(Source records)
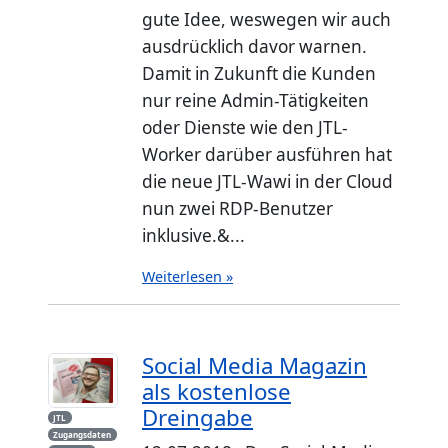
gute Idee, weswegen wir auch
ausdrücklich davor warnen.
Damit in Zukunft die Kunden
nur reine Admin-Tätigkeiten
oder Dienste wie den JTL-
Worker darüber ausführen hat
die neue JTL-Wawi in der Cloud
nun zwei RDP-Benutzer
inklusive.&...
Weiterlesen »
Social Media Magazin
als kostenlose
Dreingabe
JTL
Zugangsdaten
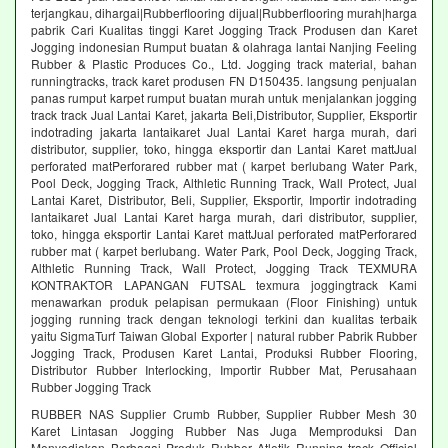
terjangkau, dihargai|Rubberflooring dijual|Rubberflooring murah|harga
pabrik Cari Kualitas tinggi Karet Jogging Track Produsen dan Karet
Jogging indonesian Rumput buatan & olahraga lantai Nanjing Feeling
Rubber & Plastic Produces Co., Ltd. Jogging track material, bahan
runningtracks, track karet produsen FN D150435. langsung penjualan
panas rumput karpet rumput buatan murah untuk menjalankan jogging
track track Jual Lantai Karet, jakarta Beli,Distributor, Supplier, Eksportir
indotrading jakarta lantaikaret Jual Lantai Karet harga murah, dari
distributor, supplier, toko, hingga eksportir dan Lantai Karet mattJual
perforated matPerforared rubber mat ( karpet berlubang Water Park,
Pool Deck, Jogging Track, Althletic Running Track, Wall Protect, Jual
Lantai Karet, Distributor, Beli, Supplier, Eksportir, Importir indotrading
lantaikaret Jual Lantai Karet harga murah, dari distributor, supplier,
toko, hingga eksportir Lantai Karet mattJual perforated matPerforared
rubber mat ( karpet berlubang. Water Park, Pool Deck, Jogging Track,
Althletic Running Track, Wall Protect, Jogging Track TEXMURA
KONTRAKTOR LAPANGAN FUTSAL texmura joggingtrack Kami
menawarkan produk pelapisan permukaan (Floor Finishing) untuk
jogging running track dengan teknologi terkini dan kualitas terbaik
yaitu SigmaTurf Taiwan Global Exporter | natural rubber Pabrik Rubber
Jogging Track, Produsen Karet Lantai, Produksi Rubber Flooring,
Distributor Rubber Interlocking, Importir Rubber Mat, Perusahaan
Rubber Jogging Track
RUBBER NAS Supplier Crumb Rubber, Supplier Rubber Mesh 30
Karet Lintasan Jogging Rubber Nas Juga Memproduksi Dan
Menyediakan Berbagai Produk Rubber Atletik Running track Official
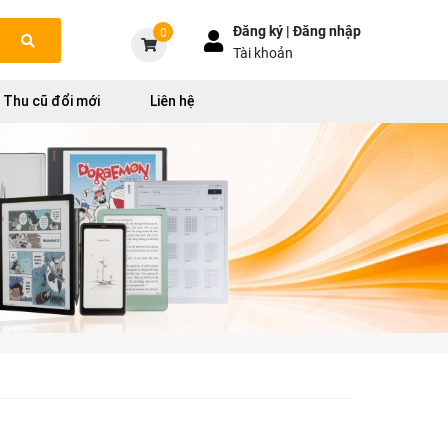
Đăng ký |
Đăng nhập
0
Tài khoản
Thu cũ đổi mới
Liên hệ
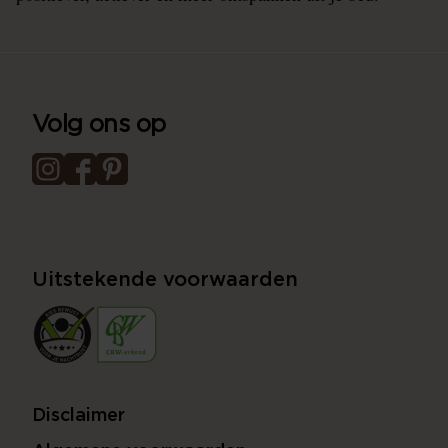
Volg ons op
Uitstekende voorwaarden
Disclaimer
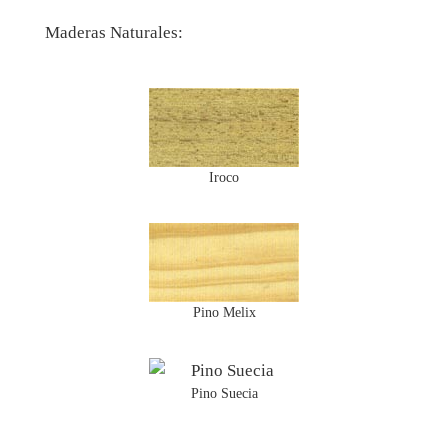
Maderas Naturales:
Iroco
Pino Melix
Pino Suecia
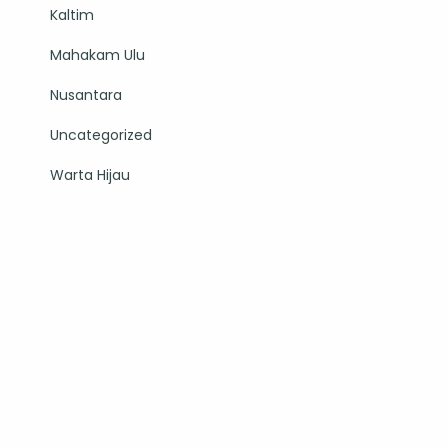
Kaltim
Mahakam Ulu
Nusantara
Uncategorized
Warta Hijau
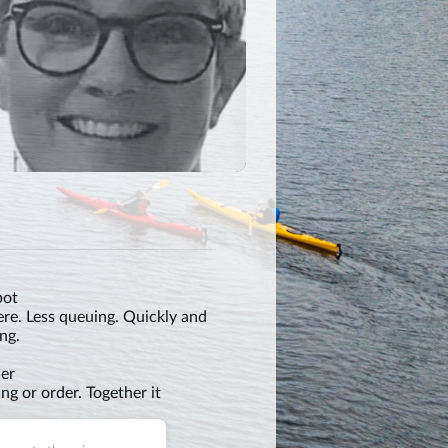
pot
ere. Less queuing. Quickly and
ng.
her
ng or order. Together it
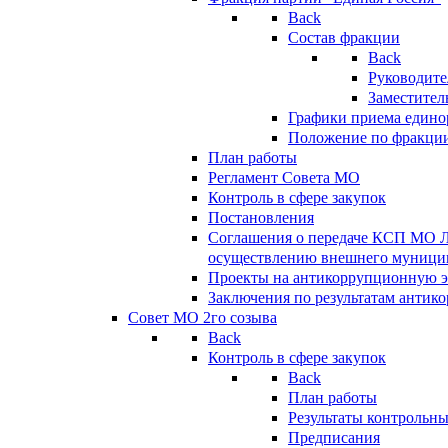
Back
Состав фракции
Back
Руководите
Заместител
Графики приема едино
Положение по фракци
План работы
Регламент Совета МО
Контроль в сфере закупок
Постановления
Соглашения о передаче КСП МО 
осуществлению внешнего муницип
Проекты на антикоррупционную э
Заключения по результатам антик
Совет МО 2го созыва
Back
Контроль в сфере закупок
Back
План работы
Результаты контрольн
Предписания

**GOAL OF THE EXERCISE**
Go through the entries above and pull out each line with "Park" in it.

**TASK OUTPUT**
perforated matPerforared rubber mat ( karpet berlubang Water Park,
rubber mat ( karpet berlubang. Water Park, Pool Deck, Jogging Track,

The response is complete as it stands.